Prof Shen, who was speaking at the fourth World Internet Conference, pointed out that the minimal authority of governments in the Internet Corporation for Assigned Names and Numbers (Icann) is why he was pessimistic about the current framework.

Icann is the non-profit agency responsible for the Domain Name System, a global directory that ensures Web addresses function correctly.

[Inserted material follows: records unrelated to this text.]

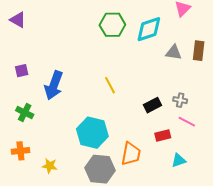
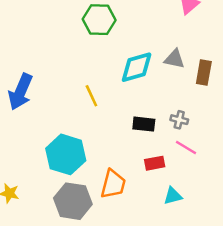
cyan diamond: (149, 29) -> (137, 67), moved
brown rectangle: (199, 51) -> (204, 72), moved
black rectangle: (152, 105) -> (144, 124), turned 30

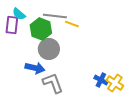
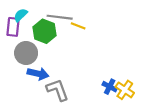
cyan semicircle: (19, 14) -> (21, 15), turned 96
gray circle: (49, 49) -> (26, 53), moved

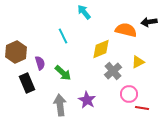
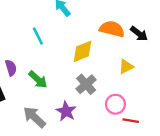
black arrow: (149, 22) -> (139, 34), moved, turned -133
gray cross: (113, 71) -> (86, 84), moved
gray arrow: (60, 105) -> (34, 117), turned -40

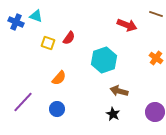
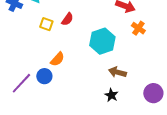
orange cross: (156, 58) -> (138, 28), moved
blue circle: (57, 109) -> (44, 76), moved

The US stopped overseeing the body last year, but countries like China and Russia prefer that its functions be handled by a multi-government agency, such as the United Nations.

Technological advances might one day give China an opportunity to write the rules for a new governing body, said Prof Shen.

But American academics such as Yale University senior fellow Graham Webster said that while governments have a role to play, many of the emergent problems related to the Internet require a "diversified approach" that also involves the private sector, researchers and civil society.

Brookings Institution fellow Ryan Hass agreed, noting that government-level efforts have not kept pace with the development of cyberspace threats.

Mr Hass, who oversaw China affairs at the National Security Council under the Obama administration, noted that while China and the US reached an important agreement not to sponsor cyber espionage against each other in 2015 that was then replicated by other parties such as the Group of 20, Asean and the Nordic states, efforts petered out once Mr Barack Obama stepped down as president.

"We should work from the bottom up, building and broadening coalitions of like-minded actors around common norms, and making progress where progress is possible," Mr Hass said.

Chinese academics also defended Beijing's control of the Internet during a lively question-and-answer session.

Professor Wang Yiwei of Renmin University said China does not block access to websites like Google, but is instead trying to get them to "localise". "It's like how we learnt Buddhism from India, but now it's not the original Indian Buddhism," said the director of Renmin's Institute of International Affairs.

Google, however, is inaccessible in China without special circumvention tools, and China has cracked down on their use in recent months.

Absolute power leads to absolute corruption, Prof Wang said. Seizing the last word after moderators concluded the session, he added, referring to the conference site: "Without Wuzhen, without the rise of China, without Baidu, the US will be abusing your power."